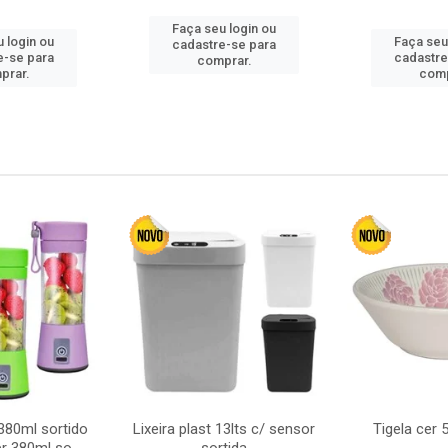
Faça seu login ou
 login ou
Faça seu
cadastre-se para
e-se para
cadastre
comprar.
prar.
comp
380ml sortido
Lixeira plast 13lts c/ sensor
Tigela cer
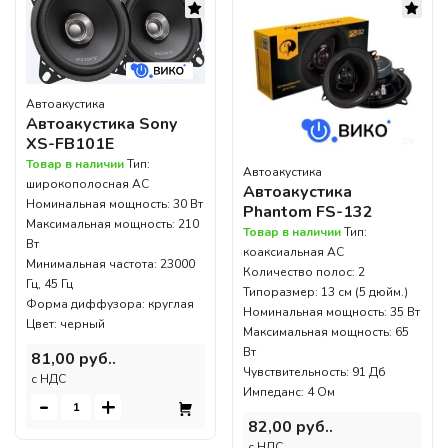
Автоакустика
Автоакустика Sony
XS-FB101E
Товар в наличии
Тип:
Автоакустика
широкополосная АС
Автоакустика
Номинальная мощность: 30 Вт
Phantom FS-132
Максимальная мощность: 210
Товар в наличии
Тип:
Вт
коаксиальная АС
Минимальная частота: 23000
Количество полос: 2
Гц, 45 Гц
Типоразмер: 13 см (5 дюйм.)
Форма диффузора: круглая
Номинальная мощность: 35 Вт
Цвет: черный
Максимальная мощность: 65
Вт
81,00 руб..
Чувствительность: 91 Дб
c НДС
Импеданс: 4 Ом
-
+
82,00 руб..
c НДС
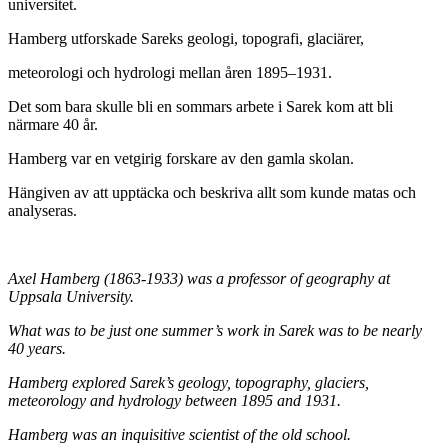
universitet.
Hamberg utforskade Sareks geologi, topografi, glaciärer,
meteorologi och hydrologi mellan åren 1895–1931.
Det som bara skulle bli en sommars arbete i Sarek kom att bli
närmare 40 år.
Hamberg var en vetgirig forskare av den gamla skolan.
Hängiven av att upptäcka och beskriva allt som kunde matas och
analyseras.
Axel Hamberg (1863-1933) was a professor of
geography at
Uppsala University.
What was to be
just one summer’s work in Sarek was to be nearly
40 years.
Hamberg explored Sarek’s geology,
topography, glaciers,
meteorology and hydrology
between 1895 and 1931.
Hamberg was an inquisitive
scientist of the old school.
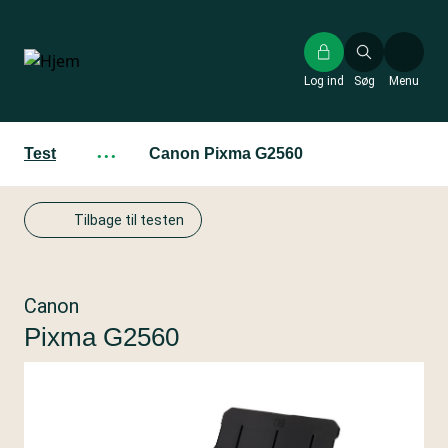
Gå
til
hovedindhold
Log ind
Søg
Menu
Test
···
Canon Pixma G2560
Tilbage til testen
Canon
Pixma G2560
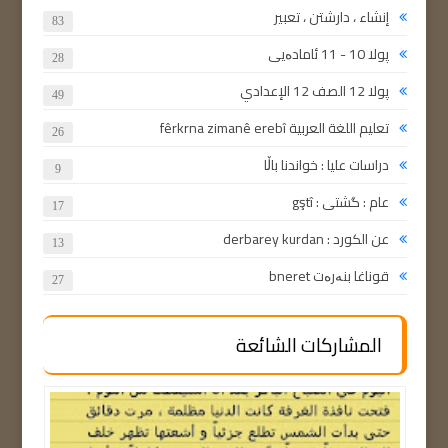
إنشاء ، دارشتن ، تعبير
83
پولا 10 - 11 ئامادەیی
28
پولا 12 الصف 12 الإعدادي
49
تعليم اللغة العربية fêrkrna zimanê erebî
26
دراسات عليا : خواندنا باڵا
9
عام : گشتی : gştî
17
عن الكورد : derbarey kurdan
13
قوناغا بنەرەت bneret
27
المشاركات الشائعة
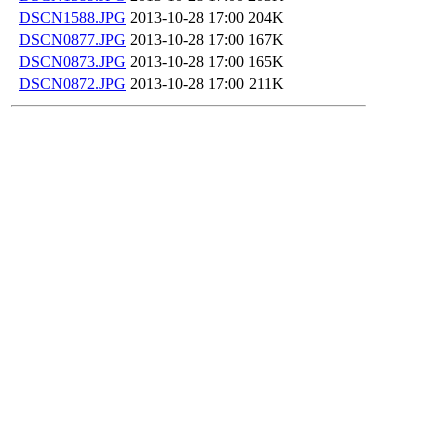
DSCN1588.JPG
2013-10-28 17:00
204K
DSCN0877.JPG
2013-10-28 17:00
167K
DSCN0873.JPG
2013-10-28 17:00
165K
DSCN0872.JPG
2013-10-28 17:00
211K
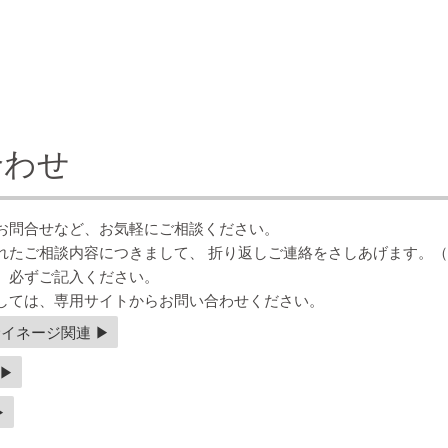
合わせ
お問合せなど、お気軽にご相談ください。
れたご相談内容につきまして、 折り返しご連絡をさしあげます。
。必ずご記入ください。
しては、専用サイトからお問い合わせください。
イネージ関連 ▶︎
▶︎
︎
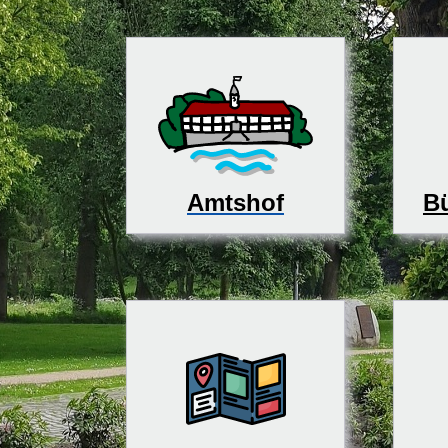
Bü
Amtshof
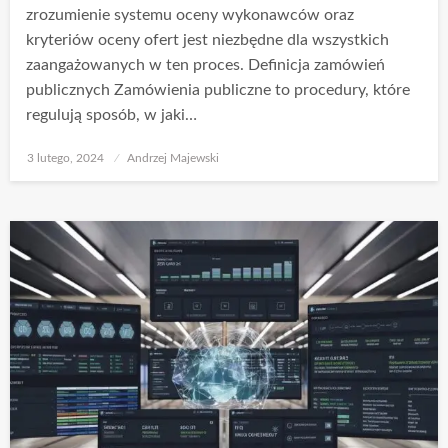
zrozumienie systemu oceny wykonawców oraz
kryteriów oceny ofert jest niezbędne dla wszystkich
zaangażowanych w ten proces. Definicja zamówień
publicznych Zamówienia publiczne to procedury, które
regulują sposób, w jaki…
Opublikowane
3 lutego, 2024
Andrzej Majewski
w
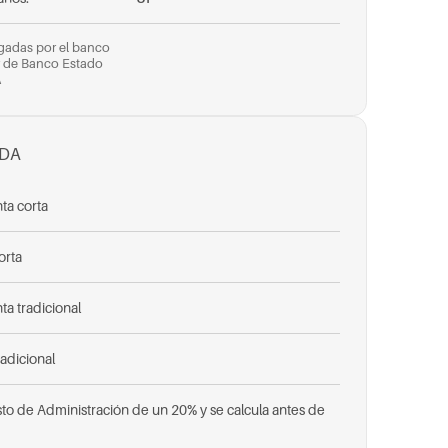
rgadas por el banco
r de Banco Estado
A
ADA
ta corta
orta
ta tradicional
radicional
sto de Administración de un 20% y se calcula antes de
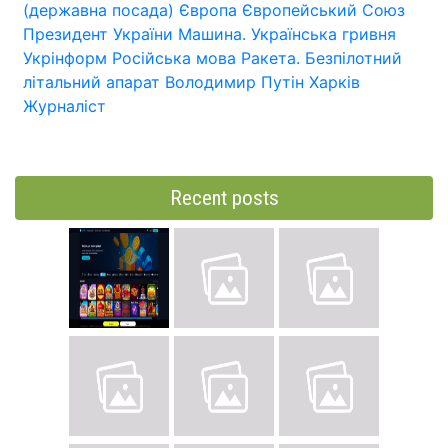
(державна посада)
Європа
Європейський Союз
Президент України
Машина.
Українська гривня
Укрінформ
Російська мова
Ракета.
Безпілотний
літальний апарат
Володимир Путін
Харків
Журналіст
Recent posts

+++++

■ What to do
Could you write all the entries out again exactly, but without their pictures?

■ Solution for this exercise
Faça seu login ou
 login ou
Faça seu
cadastre-se para
e-se para
cadastre
comprar.
prar.
comp
380ml sortido
Lixeira plast 13lts c/ sensor
Tigela cer
Автоакустика
Автоакустика Sony
XS-FB101E
Товар в наличии
Тип:
Автоакустика
широкополосная АС
Автоакустика
Номинальная мощность: 30 Вт
Phantom FS-132
Максимальная мощность: 210
Товар в наличии
Тип:
Вт
коаксиальная АС
Минимальная частота: 23000
Количество полос: 2
Гц, 45 Гц
Типоразмер: 13 см (5 дюйм.)
Форма диффузора: круглая
Номинальная мощность: 35 Вт
Цвет: черный
Максимальная мощность: 65
Вт
81,00 руб..
Чувствительность: 91 Дб
c НДС
Импеданс: 4 Ом
-
+
82,00 руб..
c НДС
universitet.
Hamberg utforskade Sareks geologi, topografi, glaciärer,
meteorologi och hydrologi mellan åren 1895–1931.
Det som bara skulle bli en sommars arbete i Sarek kom att bli
närmare 40 år.
Hamberg var en vetgirig forskare av den gamla skolan.
Hängiven av att upptäcka och beskriva allt som kunde matas och
analyseras.
Axel Hamberg (1863-1933) was a professor of
geography at
Uppsala University.
What was to be
just one summer’s work in Sarek was to be nearly
40 years.
Hamberg explored Sarek’s geology,
topography, glaciers,
meteorology and hydrology
between 1895 and 1931.
Hamberg was an inquisitive
scientist of the old school.
Gå
til
hovedindhold
Log ind
Søg
Menu
Test
···
Canon Pixma G2560
Tilbage til testen
Canon
Pixma G2560
إنشاء ، دارشتن ، تعبير
83
پولا 10 - 11 ئامادەیی
28
پولا 12 الصف 12 الإعدادي
49
تعليم اللغة العربية fêrkrna zimanê erebî
26
دراسات عليا : خواندنا باڵا
9
عام : گشتی : gştî
17
عن الكورد : derbarey kurdan
13
قوناغا بنەرەت bneret
27
المشاركات الشائعة
DSCN1588.JPG
2013-10-28 17:00
204K
DSCN0877.JPG
2013-10-28 17:00
167K
DSCN0873.JPG
2013-10-28 17:00
165K
DSCN0872.JPG
2013-10-28 17:00
211K
合わせ
お問合せなど、お気軽にご相談ください。
れたご相談内容につきまして、 折り返しご連絡をさしあげます。
。必ずご記入ください。
しては、専用サイトからお問い合わせください。
イネージ関連 ▶︎
▶︎
︎
Bü
Amtshof
zrozumienie systemu oceny wykonawców oraz
kryteriów oceny ofert jest niezbędne dla wszystkich
zaangażowanych w ten proces. Definicja zamówień
publicznych Zamówienia publiczne to procedury, które
regulują sposób, w jaki…
Opublikowane
3 lutego, 2024
Andrzej Majewski
w
rgadas por el banco
r de Banco Estado
A
ADA
ta corta
orta
ta tradicional
radicional
sto de Administración de un 20% y se calcula antes de
(державна посада)
Європа
Європейський Союз
Президент України
Машина.
Українська гривня
Укрінформ
Російська мова
Ракета.
Безпілотний
літальний апарат
Володимир Путін
Харків
Журналіст
Recent posts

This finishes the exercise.